Livres - Mangas / Manhwa / Manhua

Le Sauveteur de Jirô Taniguchi

Titre : Le Sauveteur

Auteur : Jirô Taniguchi

Editeur vf : Casterman (Sakka)

Année de parution vf : 2007

Nombre de pages : 333

Histoire : Shiga est gardien de refuge dans les Alpes japonaises. Il y a treize ans, son ami Sakamoto lui a demandé, avant de mourir, de veiller sur sa femme et sa fille. Une tâche dont Shiga n’a pas eu à s’acquitter jusqu’au jour où l’épouse de Sakamoto vient solliciter son aide pour retrouver sa fille disparue. Shiga quitte alors sa montagne et se retrouve rapidement à Shibuya, l’un des quartiers chauds de Tôkyô. Là se dévoilent le vrai Visage de la jeune Megumi et un monde la nuit aussi dangereux que sordide… Jirô Taniguchi promène ici son lecteur des grands espaces à la jungle urbaine, jusqu’à un final magistral. Une nouvelle démonstration du talent de l’un des grands de la BD nippone.

Mon avis :

Toujours avec mon envie de découvrir l’ensemble de la bibliographie de Jirô Taniguchi, je me suis procurée Le Sauveteur, un oneshot assez conséquent de plus de 300 pages où le personnage principal est à nouveau un féru d’alpinisme, ce qui m’avait plutôt réussi dans Le sommet des dieux qui fait partie de mes meilleures lectures de l’auteur. Cependant ici, le récit est très différent et m’a surprise.

Exit la découverte de la montagne et du milieu de l’alpinisme, ici, nous sommes plutôt en plein coeur des quartiers chauds de Tokyo, où la fille du meilleur ami de Shiga, semble avoir disparu. Ayant promis de prendre soin d’elle et de sa mère, notre héros se lance donc à sa recherche et utilisera tout ce que sa passion pour la montagne lui a apporté.

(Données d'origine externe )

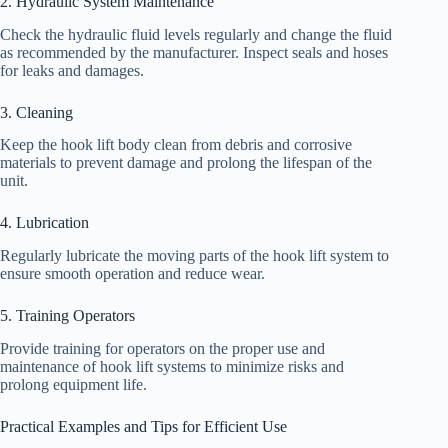
2. Hydraulic System Maintenance
Check the hydraulic fluid levels regularly and change the fluid
as recommended by the manufacturer. Inspect seals and hoses
for leaks and damages.
3. Cleaning
Keep the hook lift body clean from debris and corrosive
materials to prevent damage and prolong the lifespan of the
unit.
4. Lubrication
Regularly lubricate the moving parts of the hook lift system to
ensure smooth operation and reduce wear.
5. Training Operators
Provide training for operators on the proper use and
maintenance of hook lift systems to minimize risks and
prolong equipment life.
Practical Examples and Tips for Efficient Use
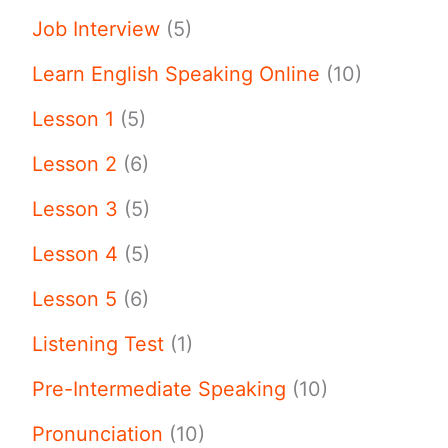
Job Interview
(5)
Learn English Speaking Online
(10)
Lesson 1
(5)
Lesson 2
(6)
Lesson 3
(5)
Lesson 4
(5)
Lesson 5
(6)
Listening Test
(1)
Pre-Intermediate Speaking
(10)
Pronunciation
(10)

Le Sauveteur est un récit étrange, au milieu des autres titres de Jirô Taniguchi. J’ai eu l’impression de lire un épisode de Taken, ce qui n’a rien à voir habituellement avec la littérature que propose le mangaka. En effet, le seul titre s’approchant du thriller que j’ai lu chez lui était Le sommet des dieux et encore c’était assez ténu. J’ai donc été très surprise de retrouver ici une telle intrigue. Il emprunte d’ailleurs la narration de ce dernier, ou plutôt il précède la narration de celui-ci vu qu’il est paru avant lui. On retrouve effectivement, un récit raconté de manière assez détachée par le narrateur, le personnage menant l’enquête et on suit l’évolution de celle-ci à travers les ruelles de Tokyo.

D’habitude chez le mangaka, on est plus sur des récits qui ont trait à la famille et aux relations qu’y entretiennent ses différents membres. Ici, certes ça parle d’une mère et sa fille, mais ce n’est pas le coeur du sujet pour moi. On est plus sur le récit d’un homme qui veut absolument tenir la promesse qu’il a faite à un ami et ne plus avoir de regret. En plus, ce n’est pas un quotidien banal, comme souvent chez l’auteur, qu’on suit mais plutôt un quotidien bousculé par un événement tragique. Cependant, la narration n’est pas vraiment nerveuse pour autant, elle reste calme comme sait le faire Taniguchi. L’enquête avance pas à pas au fil des rencontres du héros dans les rues et lieux des quartiers chauds de Tokyo, ainsi que des indices dont il sait se saisir. C’est un récit plus dur qu’habituellement, avec un vision décadente et dérangeante du Tokyo de carte postale auquel on est parfois trop habitués. Ici, on nous parle de prostitution lycéenne, d’enlèvement et séquestration, de mainmise des conglomérats sur la police, etc. J’ai aimé ce ton, qui n’a pas été sans me rappeler, de très loin certes, Jake Adelstein dans Tokyo Vice.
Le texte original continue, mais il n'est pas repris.